The Farmers’ Market crowd sparce with empty spaces, where Frank the Pole from Schull and Joe the breadboy used to be.
Grace chewing the plastic Sainsbury bag, reminding herself of her English roots.
It all began very well with a rush from home, Douglas to Mahon Point, one nappy change to brunch. As we drove in, in the off-white Saab, there was one great parking space. An orange sign above it with a symbol proclaiming that it was earmarked for someone with a child.

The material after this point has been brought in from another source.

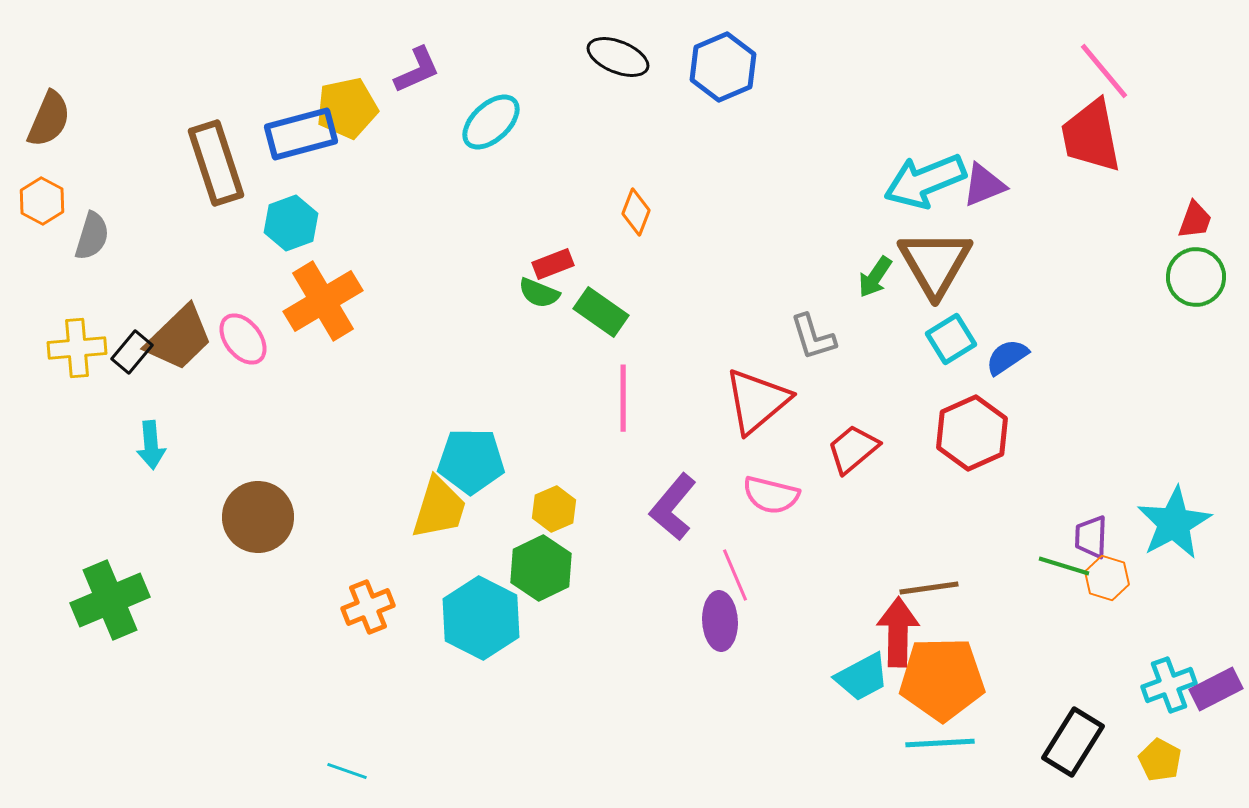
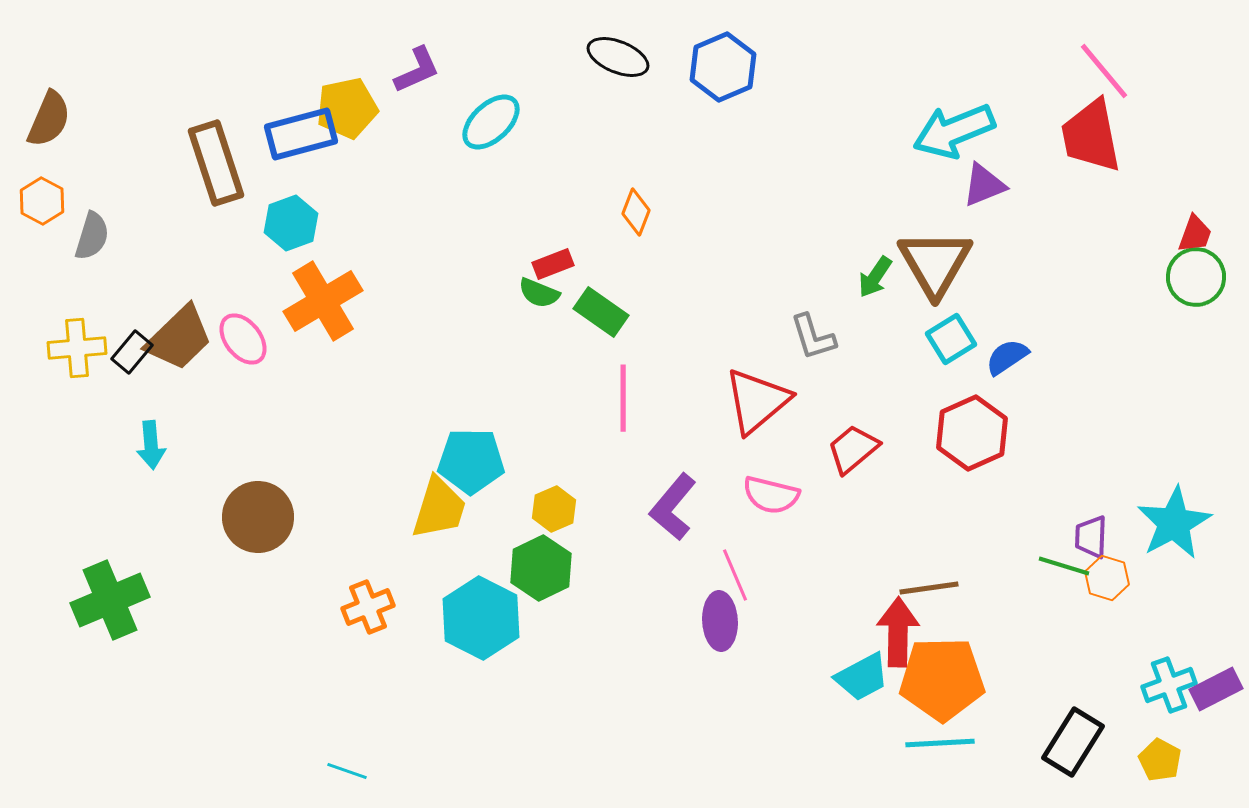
cyan arrow at (925, 181): moved 29 px right, 50 px up
red trapezoid at (1195, 220): moved 14 px down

Hope abounding, then crushed as a man who looked every bit as if he was in from his hill, nipped in front. Like all bachelor farmers, he was alone in his vehicle. He looked intently everywhere except at me. My entreating eyes tightened and formed a firm frame of fiery fury. “I’ll make you talk to me, I will…”

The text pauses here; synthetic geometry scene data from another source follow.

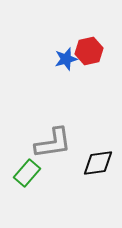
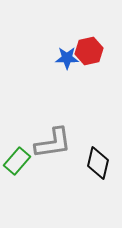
blue star: moved 1 px right, 1 px up; rotated 15 degrees clockwise
black diamond: rotated 68 degrees counterclockwise
green rectangle: moved 10 px left, 12 px up
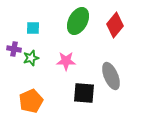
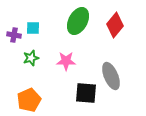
purple cross: moved 14 px up
black square: moved 2 px right
orange pentagon: moved 2 px left, 1 px up
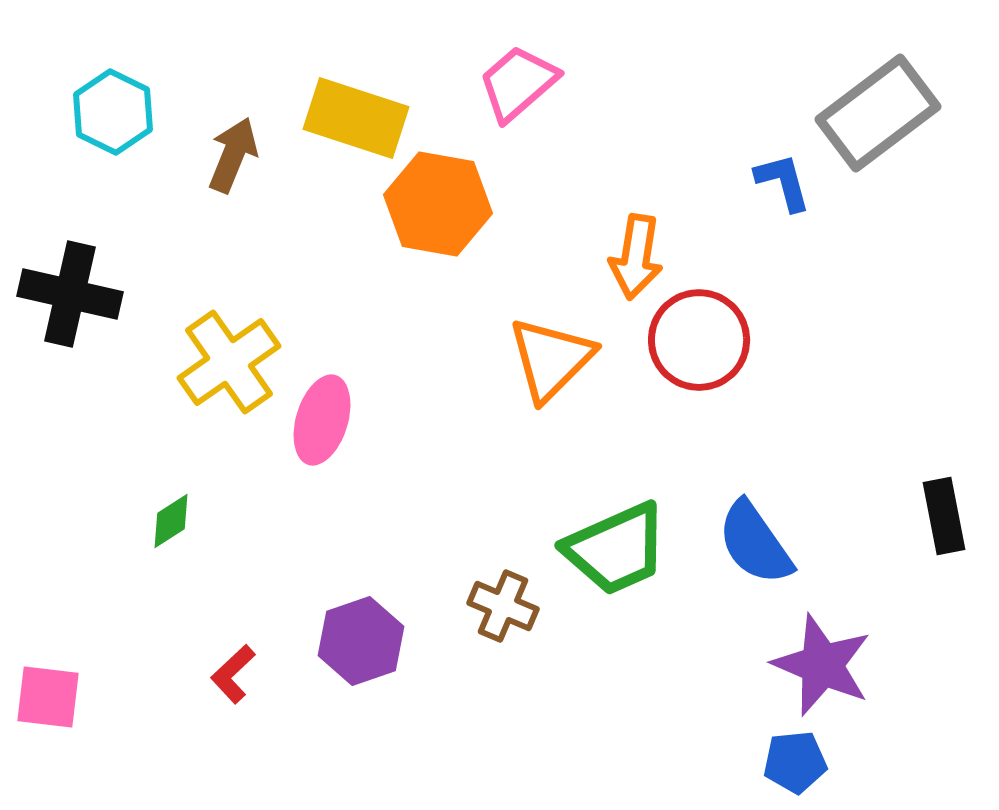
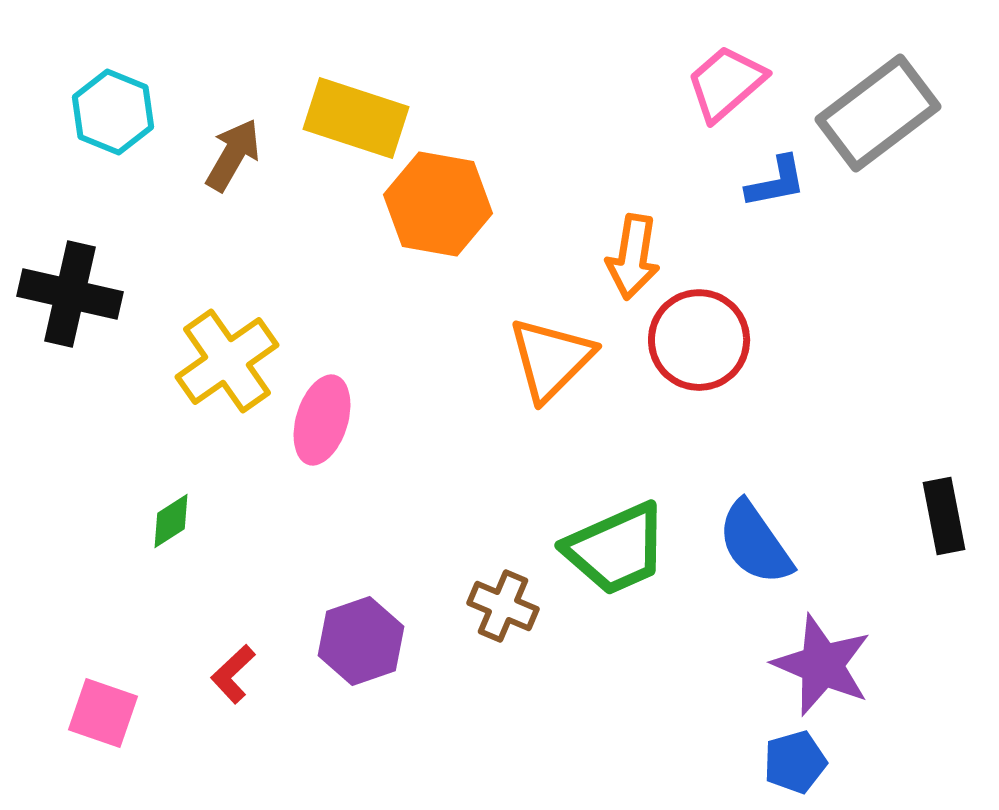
pink trapezoid: moved 208 px right
cyan hexagon: rotated 4 degrees counterclockwise
brown arrow: rotated 8 degrees clockwise
blue L-shape: moved 7 px left; rotated 94 degrees clockwise
orange arrow: moved 3 px left
yellow cross: moved 2 px left, 1 px up
pink square: moved 55 px right, 16 px down; rotated 12 degrees clockwise
blue pentagon: rotated 10 degrees counterclockwise
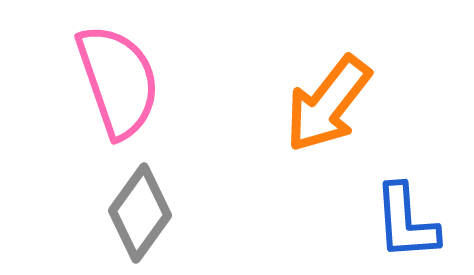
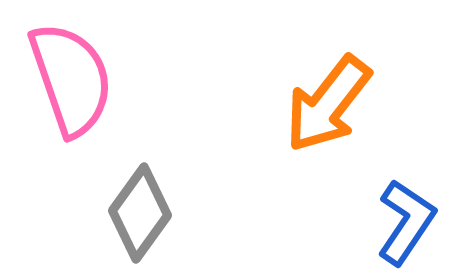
pink semicircle: moved 47 px left, 2 px up
blue L-shape: rotated 142 degrees counterclockwise
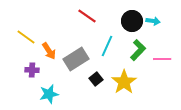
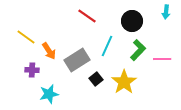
cyan arrow: moved 13 px right, 9 px up; rotated 88 degrees clockwise
gray rectangle: moved 1 px right, 1 px down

So I pressed the electronic gyzmo that controls the windows. We would face each other without an impermeable membrane, iris to iris.

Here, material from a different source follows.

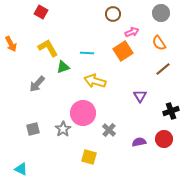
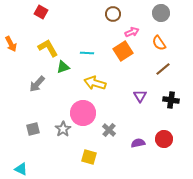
yellow arrow: moved 2 px down
black cross: moved 11 px up; rotated 28 degrees clockwise
purple semicircle: moved 1 px left, 1 px down
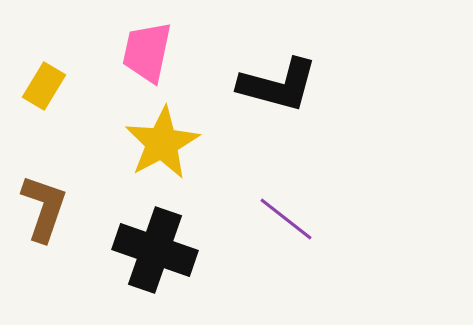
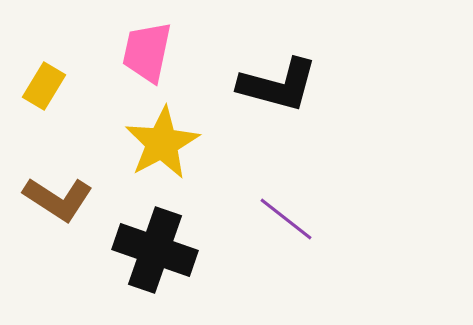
brown L-shape: moved 14 px right, 9 px up; rotated 104 degrees clockwise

He had no chance. He was easy beef. I was too used to using chilli.
“Hi. You’re in the place that’s reserved for people with infants, like me.” I made sure he could see Grace in her carseat behind me.
“Isn’t she lovely?”, the unspoken implication. “Wouldn’t you like to be the one to set her off crying?”, the implication.
“For people with little children…”, in case he was still clogged up with mist in his ears.
“Oh” or was is “Ah”?
He got back into his muddy car, slammed the door and turned his wheel.
That was the last we saw of him.
I’ll be blogging from Lisdoonvarna all September. I’ll be talking to Willie Daly in the Matchmaker bar. There’s one tall dark farmer, with a dark suit and the stain of a yoke on his slieve, that I’ll be able to recommend for his sensitivity to the needs of elderly parents with daughters.
He might be a fine catch.
[ps The website for the Farmers’ Market in Cork is out of date. There is a Farmers’ Market in Mahon Point every Thursday, in the car park of Tesco.]